A letter-for-letter copy of the listing is required, with no pictures in it.

======== Data in this exercise

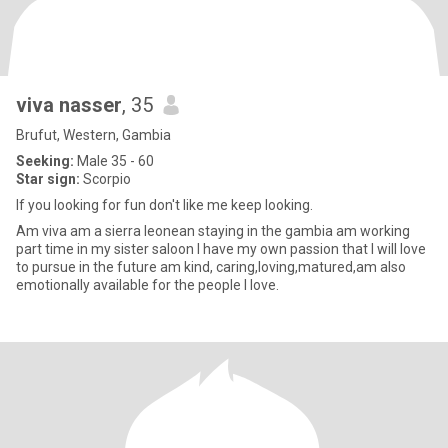
viva nasser
, 35
Brufut, Western, Gambia
Seeking:
Male 35 - 60
Star sign:
Scorpio
If you looking for fun don't like me keep looking.
Am viva am a sierra leonean staying in the gambia am working
part time in my sister saloon I have my own passion that I will love
to pursue in the future am kind, caring,loving,matured,am also
emotionally available for the people I love.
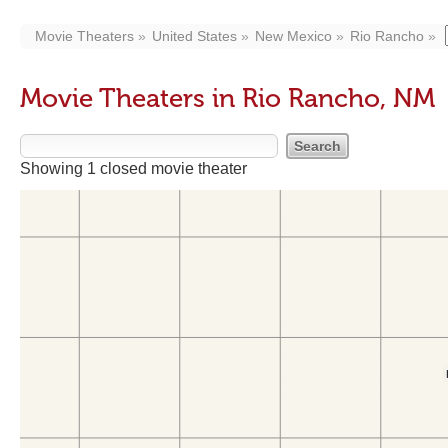
Movie Theaters
United States
New Mexico
Rio Rancho
Movie Theaters in Rio Rancho, NM
Showing 1 closed movie theater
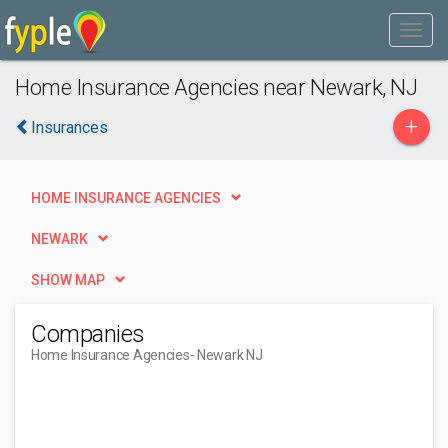
Home Insurance Agencies near Newark, NJ
+
Insurances
HOME INSURANCE AGENCIES
NEWARK
SHOW MAP
Companies
Home Insurance Agencies
- Newark NJ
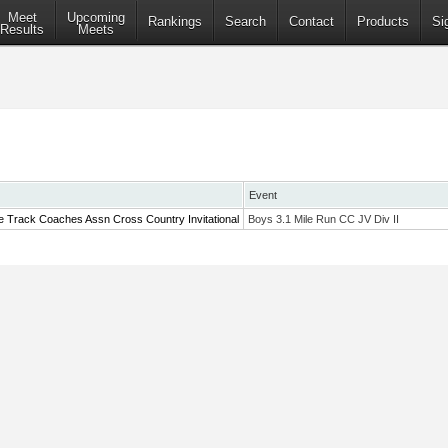
Meet
Upcoming
Rankings
Search
Contact
Products
Si
Results
Meets
Event
e Track Coaches Assn Cross Country Invitational
Boys 3.1 Mile Run CC JV Div II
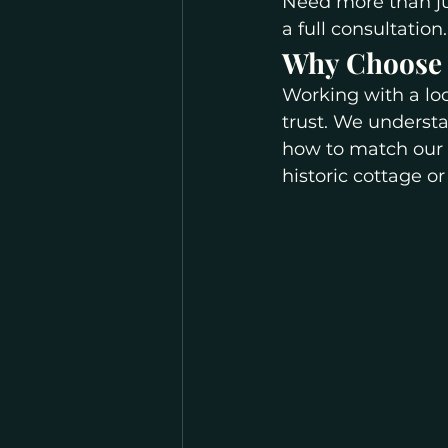
Need more than j
a full consultation.
Why Choose L
Working with a lo
trust. We understa
how to match our 
historic cottage o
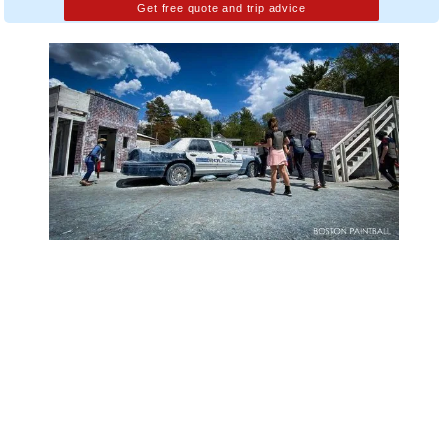
Get free quote and trip advice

================

*Task result*
viva nasser
, 35
Brufut, Western, Gambia
Seeking:
Male 35 - 60
Star sign:
Scorpio
If you looking for fun don't like me keep looking.
Am viva am a sierra leonean staying in the gambia am working
part time in my sister saloon I have my own passion that I will love
to pursue in the future am kind, caring,loving,matured,am also
emotionally available for the people I love.
Movie Theaters
United States
New Mexico
Rio Rancho
Movie Theaters in Rio Rancho, NM
Showing 1 closed movie theater
Home Insurance Agencies near Newark, NJ
+
Insurances
HOME INSURANCE AGENCIES
NEWARK
SHOW MAP
Companies
Home Insurance Agencies
- Newark NJ
Meet
Upcoming
Rankings
Search
Contact
Products
Si
Results
Meets
Event
e Track Coaches Assn Cross Country Invitational
Boys 3.1 Mile Run CC JV Div II
Need more than j
a full consultation.
Why Choose L
Working with a lo
trust. We understa
how to match our 
historic cottage o
Get free quote and trip advice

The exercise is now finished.